Dad, hey, hey, what are you doing?

Mom, where have you been? Come back so late?

Dad, I went to their school for a parent-teacher conference this afternoon. I met an education expert and invited them to dinner at night!

Mom, just right! You can also talk to experts and ask them to give their opinions. What is this thing run by the school?

Dad, what's wrong? Are you so angry?

Mom, what do you want the students to do? Guess what? Let them wash my feet! What's this called?

Dad, ow. This!

Little dad, do you agree?

Mom, how dare he?

Dad, don't be so angry, okay? You want me to talk!

Mom, tell me about it. What did the experts say?

Dad, experts say that nowadays education generally attaches importance to intellectual development, that is, developing IQ, ignoring personality cultivation and emotional education. Now we should make up this lesson and strengthen EQ education!

Mom, what is EQ education?

Dad, actually! It is also very simple, that is, to educate children to have love!

Mom, does love still need education and cultivation?

Dad, it's natural. Experts say that love is like a bud, which is buried in a child's heart and needs careful care and care. If you don't do it well, it will dampen children's love and affect their growth!

Mom, is it so serious?

Dad doesn't believe it? This is a diary given to me by an expert. Listen, this child's heart, his mother, pays attention to his study blindly, and ignores everything else, which deeply hurts the child's heart!

Mom, then read it!

Dad, then I'll read straight! 6543810.2, I bought a pair of rubber gloves for my mother, because she often uses water and is afraid of the cold, but she didn't even look at it! 65438+10.3, mom still didn't use the gloves I bought! 65438+10.4, I can't find that glove! 6543810.5, I asked my mother about the gloves, but she said she didn't see them, obviously she took them herself! 65438 10 7, I found that pair of gloves beside the garbage dump.
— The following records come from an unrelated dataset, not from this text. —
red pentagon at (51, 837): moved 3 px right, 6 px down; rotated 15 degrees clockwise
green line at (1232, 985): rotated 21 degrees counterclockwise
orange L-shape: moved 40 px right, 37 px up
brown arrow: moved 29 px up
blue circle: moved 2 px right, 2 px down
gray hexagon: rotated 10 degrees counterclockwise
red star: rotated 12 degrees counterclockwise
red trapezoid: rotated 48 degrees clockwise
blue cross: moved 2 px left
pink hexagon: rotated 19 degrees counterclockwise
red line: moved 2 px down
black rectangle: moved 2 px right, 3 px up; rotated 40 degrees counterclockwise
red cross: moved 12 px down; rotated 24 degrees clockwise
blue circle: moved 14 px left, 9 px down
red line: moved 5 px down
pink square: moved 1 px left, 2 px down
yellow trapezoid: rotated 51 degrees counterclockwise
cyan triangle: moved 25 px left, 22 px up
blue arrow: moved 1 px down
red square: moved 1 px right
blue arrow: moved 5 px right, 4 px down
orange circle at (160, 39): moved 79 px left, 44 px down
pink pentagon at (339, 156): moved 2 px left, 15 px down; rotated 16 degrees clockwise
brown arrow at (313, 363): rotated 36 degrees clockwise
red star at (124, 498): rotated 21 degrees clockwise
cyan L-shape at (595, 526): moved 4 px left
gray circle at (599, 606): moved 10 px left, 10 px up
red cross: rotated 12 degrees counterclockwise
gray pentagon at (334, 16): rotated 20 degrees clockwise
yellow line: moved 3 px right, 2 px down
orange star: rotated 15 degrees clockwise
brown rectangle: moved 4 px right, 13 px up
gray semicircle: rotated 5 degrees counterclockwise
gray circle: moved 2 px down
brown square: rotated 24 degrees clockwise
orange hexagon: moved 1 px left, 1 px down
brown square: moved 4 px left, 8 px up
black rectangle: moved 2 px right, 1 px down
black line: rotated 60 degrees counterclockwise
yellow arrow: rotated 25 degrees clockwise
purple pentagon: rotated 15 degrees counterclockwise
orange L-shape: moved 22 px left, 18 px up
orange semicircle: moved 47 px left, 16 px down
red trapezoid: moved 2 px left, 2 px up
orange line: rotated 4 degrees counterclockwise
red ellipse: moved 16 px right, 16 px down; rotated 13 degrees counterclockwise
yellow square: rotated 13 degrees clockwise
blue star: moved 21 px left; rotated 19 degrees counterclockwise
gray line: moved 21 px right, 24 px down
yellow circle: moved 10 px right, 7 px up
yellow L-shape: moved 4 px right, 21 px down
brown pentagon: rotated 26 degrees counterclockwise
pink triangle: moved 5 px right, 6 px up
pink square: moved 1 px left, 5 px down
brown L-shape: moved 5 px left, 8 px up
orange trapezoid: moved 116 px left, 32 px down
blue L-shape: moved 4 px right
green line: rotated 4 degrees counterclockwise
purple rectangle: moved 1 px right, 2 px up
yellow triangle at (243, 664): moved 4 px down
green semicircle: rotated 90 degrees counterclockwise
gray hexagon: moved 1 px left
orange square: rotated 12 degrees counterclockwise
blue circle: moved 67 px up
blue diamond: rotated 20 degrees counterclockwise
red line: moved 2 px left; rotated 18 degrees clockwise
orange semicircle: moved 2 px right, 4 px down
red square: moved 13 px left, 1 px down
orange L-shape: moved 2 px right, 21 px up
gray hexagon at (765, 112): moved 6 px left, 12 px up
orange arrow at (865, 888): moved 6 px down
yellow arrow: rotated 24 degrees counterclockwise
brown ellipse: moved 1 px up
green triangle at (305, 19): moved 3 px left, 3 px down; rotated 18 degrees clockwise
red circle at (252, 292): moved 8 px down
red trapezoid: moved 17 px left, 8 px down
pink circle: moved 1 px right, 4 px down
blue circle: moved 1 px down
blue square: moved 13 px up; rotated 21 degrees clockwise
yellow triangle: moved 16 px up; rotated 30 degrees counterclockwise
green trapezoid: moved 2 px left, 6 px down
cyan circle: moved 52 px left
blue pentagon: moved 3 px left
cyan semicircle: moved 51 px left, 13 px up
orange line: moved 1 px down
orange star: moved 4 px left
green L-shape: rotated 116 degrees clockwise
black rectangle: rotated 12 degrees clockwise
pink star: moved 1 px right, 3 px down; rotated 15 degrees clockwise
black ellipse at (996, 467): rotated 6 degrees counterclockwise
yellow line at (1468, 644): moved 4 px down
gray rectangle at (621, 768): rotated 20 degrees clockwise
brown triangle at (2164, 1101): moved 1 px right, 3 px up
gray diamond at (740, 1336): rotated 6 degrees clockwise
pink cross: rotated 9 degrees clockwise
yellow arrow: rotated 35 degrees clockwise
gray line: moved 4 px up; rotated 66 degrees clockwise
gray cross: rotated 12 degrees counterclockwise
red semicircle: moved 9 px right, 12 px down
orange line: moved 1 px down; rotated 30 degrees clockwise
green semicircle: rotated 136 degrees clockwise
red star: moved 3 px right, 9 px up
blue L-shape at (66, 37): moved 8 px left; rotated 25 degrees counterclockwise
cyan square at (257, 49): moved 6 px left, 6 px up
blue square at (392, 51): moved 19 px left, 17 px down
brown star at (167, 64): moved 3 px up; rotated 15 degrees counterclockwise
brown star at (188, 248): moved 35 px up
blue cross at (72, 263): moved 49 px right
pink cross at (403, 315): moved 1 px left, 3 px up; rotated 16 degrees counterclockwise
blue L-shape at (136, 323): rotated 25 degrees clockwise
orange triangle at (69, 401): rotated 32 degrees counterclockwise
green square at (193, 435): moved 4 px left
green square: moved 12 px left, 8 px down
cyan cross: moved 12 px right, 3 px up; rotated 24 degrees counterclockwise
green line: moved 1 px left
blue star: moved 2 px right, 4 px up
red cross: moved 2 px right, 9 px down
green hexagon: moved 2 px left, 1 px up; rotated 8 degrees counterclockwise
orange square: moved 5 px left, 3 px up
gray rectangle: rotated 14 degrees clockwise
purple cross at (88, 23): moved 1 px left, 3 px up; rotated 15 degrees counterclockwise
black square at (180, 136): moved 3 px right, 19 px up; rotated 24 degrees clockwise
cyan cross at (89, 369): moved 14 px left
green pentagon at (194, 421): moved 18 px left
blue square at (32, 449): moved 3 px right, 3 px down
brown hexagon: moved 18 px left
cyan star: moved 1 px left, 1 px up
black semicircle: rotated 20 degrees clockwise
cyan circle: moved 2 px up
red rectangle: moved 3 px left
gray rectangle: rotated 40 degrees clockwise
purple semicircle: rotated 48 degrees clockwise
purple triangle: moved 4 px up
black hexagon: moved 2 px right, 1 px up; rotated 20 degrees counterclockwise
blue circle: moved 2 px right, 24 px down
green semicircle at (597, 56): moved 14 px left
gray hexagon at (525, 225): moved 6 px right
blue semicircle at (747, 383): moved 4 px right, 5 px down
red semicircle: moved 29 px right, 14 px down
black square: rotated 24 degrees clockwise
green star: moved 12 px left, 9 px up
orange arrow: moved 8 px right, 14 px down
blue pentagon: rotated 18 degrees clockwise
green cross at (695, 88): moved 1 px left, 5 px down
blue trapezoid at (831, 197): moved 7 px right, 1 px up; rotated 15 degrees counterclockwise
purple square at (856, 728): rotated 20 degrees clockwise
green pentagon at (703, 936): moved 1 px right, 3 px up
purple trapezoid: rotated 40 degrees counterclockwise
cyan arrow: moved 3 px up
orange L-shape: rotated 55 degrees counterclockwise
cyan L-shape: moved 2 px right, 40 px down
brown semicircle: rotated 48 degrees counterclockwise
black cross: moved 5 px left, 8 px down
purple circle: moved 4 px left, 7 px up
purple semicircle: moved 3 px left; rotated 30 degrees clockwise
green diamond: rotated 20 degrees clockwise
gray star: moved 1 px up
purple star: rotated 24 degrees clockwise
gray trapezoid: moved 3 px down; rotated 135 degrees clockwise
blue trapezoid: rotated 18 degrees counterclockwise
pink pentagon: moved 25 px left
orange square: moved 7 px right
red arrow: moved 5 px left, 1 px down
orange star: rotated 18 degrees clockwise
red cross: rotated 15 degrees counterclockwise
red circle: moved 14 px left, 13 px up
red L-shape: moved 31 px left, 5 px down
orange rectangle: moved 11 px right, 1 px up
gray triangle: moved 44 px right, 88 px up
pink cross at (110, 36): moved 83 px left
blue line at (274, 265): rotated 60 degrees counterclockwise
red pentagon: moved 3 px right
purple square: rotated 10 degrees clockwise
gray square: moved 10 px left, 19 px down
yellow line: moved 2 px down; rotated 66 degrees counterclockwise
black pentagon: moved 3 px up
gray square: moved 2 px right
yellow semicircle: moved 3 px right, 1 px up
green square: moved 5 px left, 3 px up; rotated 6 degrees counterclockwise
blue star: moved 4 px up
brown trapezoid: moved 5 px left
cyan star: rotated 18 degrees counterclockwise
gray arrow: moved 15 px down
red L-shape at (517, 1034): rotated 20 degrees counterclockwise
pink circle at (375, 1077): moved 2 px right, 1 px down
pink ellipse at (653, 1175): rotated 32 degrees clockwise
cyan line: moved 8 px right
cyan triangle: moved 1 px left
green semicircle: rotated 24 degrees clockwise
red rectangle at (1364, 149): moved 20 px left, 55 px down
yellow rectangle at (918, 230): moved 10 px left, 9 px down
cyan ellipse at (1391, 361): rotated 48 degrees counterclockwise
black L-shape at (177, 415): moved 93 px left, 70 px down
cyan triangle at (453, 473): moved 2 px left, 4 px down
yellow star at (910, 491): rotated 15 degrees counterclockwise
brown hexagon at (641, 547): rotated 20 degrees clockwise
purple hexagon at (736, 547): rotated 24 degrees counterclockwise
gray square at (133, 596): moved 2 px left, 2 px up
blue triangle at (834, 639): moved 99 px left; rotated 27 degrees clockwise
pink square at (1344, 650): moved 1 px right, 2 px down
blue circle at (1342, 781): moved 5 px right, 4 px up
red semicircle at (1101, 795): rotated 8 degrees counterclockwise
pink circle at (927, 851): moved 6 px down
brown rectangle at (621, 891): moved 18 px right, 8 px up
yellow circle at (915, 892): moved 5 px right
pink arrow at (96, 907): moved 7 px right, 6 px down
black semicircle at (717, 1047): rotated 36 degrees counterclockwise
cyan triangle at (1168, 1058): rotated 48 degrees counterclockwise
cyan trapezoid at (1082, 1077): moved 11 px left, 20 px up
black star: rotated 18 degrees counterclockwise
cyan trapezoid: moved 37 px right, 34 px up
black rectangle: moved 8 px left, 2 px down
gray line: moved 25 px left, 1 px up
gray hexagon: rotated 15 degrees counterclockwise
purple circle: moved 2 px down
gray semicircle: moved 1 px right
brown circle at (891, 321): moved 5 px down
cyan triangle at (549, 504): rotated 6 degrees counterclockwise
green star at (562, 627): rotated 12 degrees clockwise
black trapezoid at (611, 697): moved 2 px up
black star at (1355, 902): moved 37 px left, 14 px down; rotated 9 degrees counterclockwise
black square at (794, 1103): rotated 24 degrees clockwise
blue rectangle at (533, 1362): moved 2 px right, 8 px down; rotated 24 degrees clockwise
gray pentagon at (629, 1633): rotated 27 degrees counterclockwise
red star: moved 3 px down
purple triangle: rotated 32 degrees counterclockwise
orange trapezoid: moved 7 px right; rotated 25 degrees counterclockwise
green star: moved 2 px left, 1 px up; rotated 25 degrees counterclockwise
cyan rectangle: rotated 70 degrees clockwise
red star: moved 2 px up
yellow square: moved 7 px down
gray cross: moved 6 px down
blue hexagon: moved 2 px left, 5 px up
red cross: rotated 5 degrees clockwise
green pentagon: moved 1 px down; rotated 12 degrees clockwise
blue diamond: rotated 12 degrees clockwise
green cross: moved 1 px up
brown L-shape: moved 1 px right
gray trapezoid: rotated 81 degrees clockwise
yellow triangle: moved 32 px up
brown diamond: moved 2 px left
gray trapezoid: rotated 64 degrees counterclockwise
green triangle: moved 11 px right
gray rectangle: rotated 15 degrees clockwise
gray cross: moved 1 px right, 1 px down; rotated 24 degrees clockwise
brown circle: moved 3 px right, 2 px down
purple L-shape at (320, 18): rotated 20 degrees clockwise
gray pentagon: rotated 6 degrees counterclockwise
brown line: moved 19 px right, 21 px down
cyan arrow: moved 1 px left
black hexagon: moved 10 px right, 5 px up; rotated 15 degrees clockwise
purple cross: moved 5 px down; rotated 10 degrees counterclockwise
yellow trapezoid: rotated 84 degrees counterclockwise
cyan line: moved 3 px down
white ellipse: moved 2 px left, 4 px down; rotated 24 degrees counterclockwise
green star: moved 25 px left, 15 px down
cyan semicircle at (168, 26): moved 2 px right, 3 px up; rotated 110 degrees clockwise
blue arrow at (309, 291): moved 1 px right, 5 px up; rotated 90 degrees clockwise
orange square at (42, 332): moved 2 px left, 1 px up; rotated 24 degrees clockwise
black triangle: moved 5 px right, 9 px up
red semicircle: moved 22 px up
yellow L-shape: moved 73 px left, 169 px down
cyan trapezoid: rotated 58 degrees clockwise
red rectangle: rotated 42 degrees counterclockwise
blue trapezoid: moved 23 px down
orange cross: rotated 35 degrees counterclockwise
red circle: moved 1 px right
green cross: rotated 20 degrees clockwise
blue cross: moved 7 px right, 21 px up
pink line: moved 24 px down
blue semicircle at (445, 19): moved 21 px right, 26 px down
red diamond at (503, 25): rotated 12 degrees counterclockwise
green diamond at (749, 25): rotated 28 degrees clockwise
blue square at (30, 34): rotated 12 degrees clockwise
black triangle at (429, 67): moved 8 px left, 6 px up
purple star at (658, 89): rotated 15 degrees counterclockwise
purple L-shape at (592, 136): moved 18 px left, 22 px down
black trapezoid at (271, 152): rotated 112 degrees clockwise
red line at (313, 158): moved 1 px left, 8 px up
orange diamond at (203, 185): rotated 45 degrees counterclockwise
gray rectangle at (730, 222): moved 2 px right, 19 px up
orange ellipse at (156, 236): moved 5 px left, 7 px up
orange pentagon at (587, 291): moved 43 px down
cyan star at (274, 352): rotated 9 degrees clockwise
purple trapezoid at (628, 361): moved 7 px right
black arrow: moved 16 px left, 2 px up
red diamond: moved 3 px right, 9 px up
I'm so sad! On February 2, my mother treated me as a learning machine, regardless of my feelings! It's boring to be alive! On February 5th, since my mother won't let me do anything, I won't do anything! On February 9, I secretly went outside to play for a long time and lied to her that I had gone to make up lessons! How's it going? Still studying?

Mom, this mom is so careless!

Small as a landlord!

Mom, how could she do this?

Dad, do you know whose diary this is?

Mom, whose is it?

Little me!

Mom, yours? Is it really yours?

Small is! Mom, I used to be a little sorry for you!

How's dad? Accept the love of your precious son!

Little mother, just let me wash your feet once! Ah!

Mom, no, no. ...

Dad, wash it, son, so that I don't have to do it again!

Mother virtue!

Little mother, help me!

Mom, well, you do the physics experiment again, write two compositions, do 30 math problems and recite 100 English words.